Все еще о вчерашнем. Личный час перед сном у меня был занят, и я не мог
записать вчера. Но во мне все это - как вырезано, и потому-то особенно -
должно быть, навсегда - этот нестерпимо холодный пол...
Вечером должна была ко мне прийти О - это был ее день. Я спустился к
дежурному взять право на шторы.
- Что с вами,- спросил дежурный. - Вы какой-то сегодня...
- Я... я болен...
В сущности, это была правда: я, конечно, болен. Все это болезнь. И
тотчас же вспомнилось: да, ведь удостоверение... Пощупал в кармане: вот -
шуршит. Значит - все было, все было действительно...
Я протянул бумажку дежурному. Чувствовал, как загорелись щеки; не глядя
видел: дежурный удивленно смотрит на меня.
И вот - 21.30. В комнате слева - спущены шторы. В комнате справа - я
вижу соседа: над книгой - его шишковатая, вся в кочках, лысина и лоб -
огромная, желтая парабола.

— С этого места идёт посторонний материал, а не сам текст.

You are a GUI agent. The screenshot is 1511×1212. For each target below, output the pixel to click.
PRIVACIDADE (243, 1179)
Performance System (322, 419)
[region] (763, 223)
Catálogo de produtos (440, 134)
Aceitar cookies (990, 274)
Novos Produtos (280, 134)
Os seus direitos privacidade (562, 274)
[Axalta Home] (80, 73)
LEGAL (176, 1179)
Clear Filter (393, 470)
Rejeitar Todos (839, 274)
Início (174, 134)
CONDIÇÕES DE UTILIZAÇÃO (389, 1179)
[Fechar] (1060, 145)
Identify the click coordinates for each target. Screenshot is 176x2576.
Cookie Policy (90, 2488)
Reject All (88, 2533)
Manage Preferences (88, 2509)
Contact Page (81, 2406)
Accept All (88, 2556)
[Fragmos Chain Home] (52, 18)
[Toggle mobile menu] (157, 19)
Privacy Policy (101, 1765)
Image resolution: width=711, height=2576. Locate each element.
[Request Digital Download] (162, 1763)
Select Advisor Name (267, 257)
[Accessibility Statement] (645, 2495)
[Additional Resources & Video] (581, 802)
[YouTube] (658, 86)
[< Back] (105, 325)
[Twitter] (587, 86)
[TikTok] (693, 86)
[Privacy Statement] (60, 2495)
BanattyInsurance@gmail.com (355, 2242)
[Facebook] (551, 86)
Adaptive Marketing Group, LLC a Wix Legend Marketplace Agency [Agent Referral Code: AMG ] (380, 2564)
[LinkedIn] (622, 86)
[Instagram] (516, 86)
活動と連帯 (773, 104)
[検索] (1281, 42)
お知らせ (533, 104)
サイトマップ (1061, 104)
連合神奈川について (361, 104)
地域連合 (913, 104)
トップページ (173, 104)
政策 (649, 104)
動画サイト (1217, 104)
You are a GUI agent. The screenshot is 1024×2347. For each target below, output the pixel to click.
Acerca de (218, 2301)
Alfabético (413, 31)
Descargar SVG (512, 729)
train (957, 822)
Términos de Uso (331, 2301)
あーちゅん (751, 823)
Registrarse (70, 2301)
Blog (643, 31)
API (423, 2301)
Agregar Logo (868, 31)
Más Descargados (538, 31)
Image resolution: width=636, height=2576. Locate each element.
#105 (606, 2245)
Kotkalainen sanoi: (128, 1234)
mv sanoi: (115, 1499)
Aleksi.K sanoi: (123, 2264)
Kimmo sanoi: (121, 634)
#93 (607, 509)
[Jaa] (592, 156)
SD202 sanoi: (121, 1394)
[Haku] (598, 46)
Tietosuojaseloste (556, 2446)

Я мучительно хожу, хожу: как мне - после всего
- с нею, с О? И справа - ясно чувствую на себе глаза, отчетливо вижу
морщины на лбу - ряд желтых, неразборчивых строк; и мне почему-то кажется
- эти строки обо мне.
Без четверти 22 в комнате у меня - радостный розовый вихрь, крепкое
кольцо розовых рук вокруг моей шеи. И вот чувствую: все слабее кольцо, все
слабее - разомкнулось - руки опустились...
- Вы не тот, вы не прежний, вы не мой!
- Что за дикая терминология: "мой". Я никогда не был... - и запнулся:
мне пришло в голову - раньше не был, верно, но теперь... Ведь я теперь живу
не в нашем разумном мире, а в древнем, бредовом, в мире корней из
минус-единицы.
Шторы падают. Там, за стеной направо, сосед роняет книгу со стола на
пол, и в последнюю, мгновенную узкую щель между шторой и полом - я вижу:
желтая рука схватила книгу, и во мне: изо всех сил ухватиться бы за эту
руку...
- Я думала - я хотела встретить вас сегодня на прогулке. Мне о многом
- мне надо вам так много...
Милая, бедная О! Розовый рот - полумесяц рожками книзу. Но не могу же
я рассказать ей все, что было - хотя б потому, что это сделает ее
соучастницей моих преступлений: ведь я знаю, у ней не хватит силы пойти в
Бюро Хранителей и следовательно - -
О лежала. Я медленно целовал ее. Я целовал эту наивную пухлую складочку
на запястье, синие глаза были закрыты, розовый полумесяц медленно расцветал,
распускался - и я целовал ее всю.
Вдруг ясно чувствую: до чего все опустошено, отдано. Не могу, нельзя.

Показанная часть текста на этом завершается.